Detecting telephony tones

Nuance Speech Server includes a tone detector module that can identify specific in-band telephony tone signals which go undetected by most gateways. These tones are classified as either universal, or region specific. The following tones are supported:

  • Fax-related tones (universal)

    The following tones can appear on a subscriber line serving a fax machine.

    • FAX-CED | ANS—disables echo suppression for data transmission for fax machines.
    • FAX-CNG—a calling fax machine (optionally) begins sending a CalliNG tone (CNG) after dialing the called fax machine's telephone number (and before receiving an answer).
  • TTY (universal)

    Electronic device for text communication using atelephone line.

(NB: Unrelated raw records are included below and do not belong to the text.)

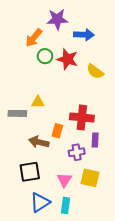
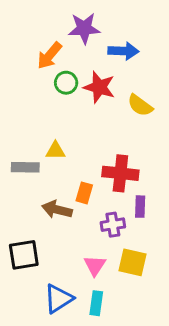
black square: (30, 172) -> (24, 255), moved

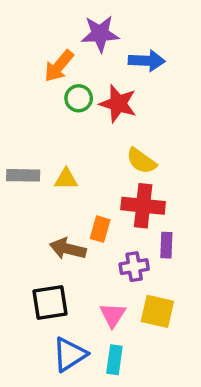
yellow semicircle: (140, 105) -> (141, 161), moved
gray rectangle: (25, 167) -> (23, 175), moved
black square: (24, 255) -> (50, 302), moved

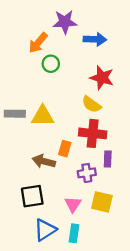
red star: (118, 104) -> (102, 78), moved
yellow triangle: (66, 179) -> (43, 116), size x1.5

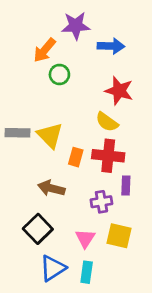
yellow triangle: (43, 116) -> (50, 135), turned 45
orange rectangle: (65, 149) -> (76, 157), moved
black square: (32, 196) -> (38, 229), turned -35

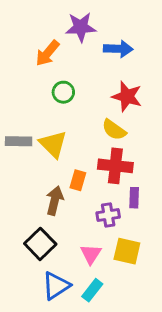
green circle: (59, 74) -> (63, 92), moved
orange rectangle: (76, 157) -> (78, 180), moved
brown arrow: (51, 188) -> (55, 201), turned 90
cyan rectangle: (87, 272) -> (92, 290), turned 30

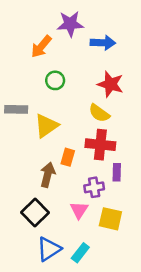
gray rectangle: (19, 141) -> (16, 109), moved
yellow triangle: (53, 144) -> (46, 126), turned 40
pink triangle: (91, 254) -> (79, 210), moved

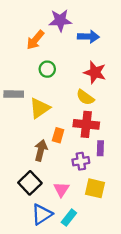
pink triangle: (79, 210) -> (61, 189), moved

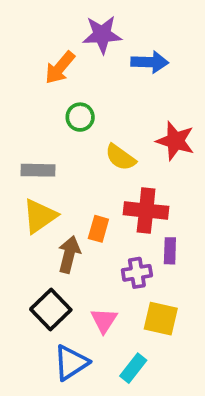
red star: (95, 72) -> (175, 141), moved
gray rectangle: (14, 94) -> (38, 170), moved
yellow semicircle: (85, 97) -> (120, 157), moved
yellow triangle: (40, 108) -> (40, 216), moved
cyan rectangle: (69, 218) -> (133, 368), moved

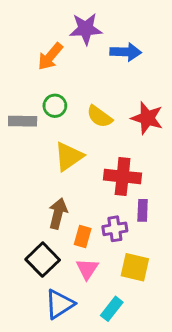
green circle: (80, 117) -> (55, 106), moved
yellow semicircle: (120, 157) -> (100, 117), moved
gray rectangle: (38, 170) -> (23, 121), moved
yellow triangle: (40, 216) -> (69, 157), moved
orange rectangle: (98, 229) -> (83, 236), moved

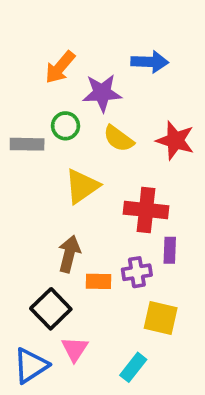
purple star: (86, 29) -> (102, 93), moved
orange rectangle: (83, 236) -> (98, 281), turned 75
pink triangle: (87, 269) -> (75, 349), moved
blue triangle: (60, 304) -> (31, 366), moved

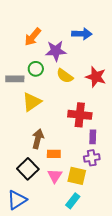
yellow triangle: (82, 186) -> (32, 102), moved
purple cross: (137, 272) -> (92, 158), moved
yellow square: (161, 318) -> (77, 176), moved
pink triangle: (75, 349) -> (55, 176), moved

It is used when one or more of the parties wish to communicate using typed text rather than audio, for example if one is in a noisy environment or hashearingorspeech difficulties. (Also called TDD.)

  • SIT (Special-information tone) (region specific)

    Signal indicating a call did not go through—usually followed by a recorded announcement explaining the issue.An SIT is used before all call failure announcements for the benefit of automatic equipment that is unable to distinguish between a live answer or a recording, or what is said in a recorded announcement.

  • AMD (answering machine detection)

    Speech Server assumes the far end of a call is a live person and uses several factors to support or contradict this assumption. At a high level, these include speech, duration of speech, length of silence, beep, possible ringback, ringback, and other recognized telephony tones.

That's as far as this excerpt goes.